Zum Auftakt fanden sich rund 40 Vertreter von Fördervereinen aus dem Landkreis Lüneburg auf Initiative des Stadtfeuerwehrverbandes Lüneburg in den Räumlichkeiten der Feuerwehr Lüneburg ein. Dieses Netzwerk wird sich zukünftig ganz gezielt mit ausgewählten Themen aus dem Bereich der Fördervereine befassen. Ziele sind auf der einen Seite die Vermittlung von relevantem Fachwissen, der Erfahrungsaustausch untereinander aber auch das Üben von Anwendung digitaler Technologien.

Mit Volker Müller aus Adendorf, Stephan Dick aus Gienau und Christian Stöckmann aus Lüneburg fand sich ein Organisations-Team, welches sich um die Organisation der zukünftigen Veranstaltungen kümmert. Eine Abfrage bei den Vereinen hat ergeben, dass bei der nächsten Veranstaltung in Gienau das Thema Vereinsrecht behandelt wird. Darüber hinaus erklärten sich Vereinsvertreter bereit, Gastgeber für Veranstaltungen in 2020 zu sein.

Beim zweiten Teil des Abends ging es um das Thema Pressearbeit.
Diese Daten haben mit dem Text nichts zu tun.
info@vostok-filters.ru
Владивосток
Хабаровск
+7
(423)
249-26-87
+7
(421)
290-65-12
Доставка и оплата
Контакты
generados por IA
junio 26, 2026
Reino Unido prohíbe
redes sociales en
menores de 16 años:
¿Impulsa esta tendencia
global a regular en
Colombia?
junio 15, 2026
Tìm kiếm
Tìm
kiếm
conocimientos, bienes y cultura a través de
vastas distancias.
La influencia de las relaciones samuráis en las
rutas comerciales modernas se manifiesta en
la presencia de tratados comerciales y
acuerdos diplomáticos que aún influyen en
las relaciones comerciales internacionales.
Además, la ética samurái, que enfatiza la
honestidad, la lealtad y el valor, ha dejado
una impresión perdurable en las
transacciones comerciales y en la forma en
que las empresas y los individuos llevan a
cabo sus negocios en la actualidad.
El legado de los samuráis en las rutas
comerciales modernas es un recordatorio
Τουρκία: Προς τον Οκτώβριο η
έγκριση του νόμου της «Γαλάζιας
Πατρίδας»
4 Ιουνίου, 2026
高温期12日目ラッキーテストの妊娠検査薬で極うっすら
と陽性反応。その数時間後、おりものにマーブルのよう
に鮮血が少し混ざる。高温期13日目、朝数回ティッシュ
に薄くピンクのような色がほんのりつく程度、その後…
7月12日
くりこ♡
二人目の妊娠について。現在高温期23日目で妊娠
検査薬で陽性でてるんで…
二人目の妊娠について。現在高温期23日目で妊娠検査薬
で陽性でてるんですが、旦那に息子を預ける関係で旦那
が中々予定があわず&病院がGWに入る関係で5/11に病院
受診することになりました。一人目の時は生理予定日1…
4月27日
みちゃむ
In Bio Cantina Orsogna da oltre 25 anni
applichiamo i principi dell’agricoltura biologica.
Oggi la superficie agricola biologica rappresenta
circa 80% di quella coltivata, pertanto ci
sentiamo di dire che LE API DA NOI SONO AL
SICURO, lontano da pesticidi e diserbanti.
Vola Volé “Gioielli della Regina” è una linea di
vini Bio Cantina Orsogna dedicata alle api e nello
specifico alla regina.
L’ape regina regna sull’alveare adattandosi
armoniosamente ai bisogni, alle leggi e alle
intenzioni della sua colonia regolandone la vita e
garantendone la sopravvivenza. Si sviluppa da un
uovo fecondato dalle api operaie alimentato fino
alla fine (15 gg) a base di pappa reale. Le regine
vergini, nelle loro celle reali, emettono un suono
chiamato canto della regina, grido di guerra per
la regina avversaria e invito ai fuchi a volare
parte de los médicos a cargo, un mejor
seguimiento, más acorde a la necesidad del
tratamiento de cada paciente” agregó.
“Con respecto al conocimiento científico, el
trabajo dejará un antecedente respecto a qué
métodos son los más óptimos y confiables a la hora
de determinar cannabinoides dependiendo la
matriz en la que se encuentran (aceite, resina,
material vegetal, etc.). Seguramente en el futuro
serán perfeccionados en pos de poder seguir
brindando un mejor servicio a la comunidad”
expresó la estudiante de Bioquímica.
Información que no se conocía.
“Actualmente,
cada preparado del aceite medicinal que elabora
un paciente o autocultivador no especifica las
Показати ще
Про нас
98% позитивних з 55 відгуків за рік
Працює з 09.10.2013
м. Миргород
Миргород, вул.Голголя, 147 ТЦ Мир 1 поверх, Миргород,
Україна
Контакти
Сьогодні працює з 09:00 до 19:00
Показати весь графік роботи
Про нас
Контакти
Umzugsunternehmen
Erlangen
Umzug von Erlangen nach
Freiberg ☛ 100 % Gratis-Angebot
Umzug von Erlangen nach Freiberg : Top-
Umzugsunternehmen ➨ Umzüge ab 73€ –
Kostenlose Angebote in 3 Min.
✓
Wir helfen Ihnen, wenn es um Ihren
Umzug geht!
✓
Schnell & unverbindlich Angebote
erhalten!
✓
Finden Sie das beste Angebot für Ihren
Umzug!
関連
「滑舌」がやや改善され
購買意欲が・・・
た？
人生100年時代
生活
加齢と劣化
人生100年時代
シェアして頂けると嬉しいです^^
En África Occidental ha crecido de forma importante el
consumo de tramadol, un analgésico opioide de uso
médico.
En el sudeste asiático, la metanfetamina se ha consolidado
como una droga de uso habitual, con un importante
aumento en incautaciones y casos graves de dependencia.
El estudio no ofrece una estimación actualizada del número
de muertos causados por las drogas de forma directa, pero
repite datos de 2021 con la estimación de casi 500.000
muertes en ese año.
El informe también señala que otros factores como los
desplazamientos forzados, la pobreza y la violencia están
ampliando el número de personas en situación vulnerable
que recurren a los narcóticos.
Hierzu hatte der Stadtfeuerwehrverband Marc Rath, Chefredakteur der Landeszeitung, eingeladen, um zu beschreiben, wie die Fördervereine der Feuerwehren im Landkreis Lüneburg und die Lokalzeitung voneinander profitieren können. Neben dem grundsätzlichen Wandel von Print in Richtung digitale Kanäle, gab er einen wichtigen Hinweis: „Nutzen Sie im Vorwege den persönlichen Kontakt zu unseren Koordinatoren und Redakteuren. Dann können wir gemeinsam schauen, wie wir vorgehen, ohne dass ein Pressewart eine Pressemitteilung verfasst, diese an die Zeitung schickt und dann enttäuscht ist wenn der Bericht nicht gebracht wird.“

Auch der Vorsitzende des Kreisfeuerwehrverbandes Lüneburg, Torsten Hensel, verfolgte mit großem Interesse die Veranstaltung und griff eine Idee auf: „Es gab schon einmal eine die Idee einer Sonderbeilage, in der Feuerwehren und ihre Vereine sich präsentieren können und über wichtige Veränderungen berichten können. Das war ein wenig im Sande verlaufen, wird von unserer Seite aber auf jeden Fall noch einmal angegangen. Wir bleiben da in engem Kontakt.“

Abschließend wurde besprochen, dass ein Besuch in der Redaktion der Landeszeitung oder auch ein kleiner Workshop zum Schreiben von „Geschichten“ mit auf die Liste der Themen des Netzwerkes aufgenommen wird. Neben Steuern, Bildrechte, Homepage, Social Media, Fundraising, Werbeformen im Internet, Video- und Bildproduktion oder Versicherungen gibt es eine Reihe von Themen mit denen sich das Netzwerk in der kommenden Zeit befassen wird.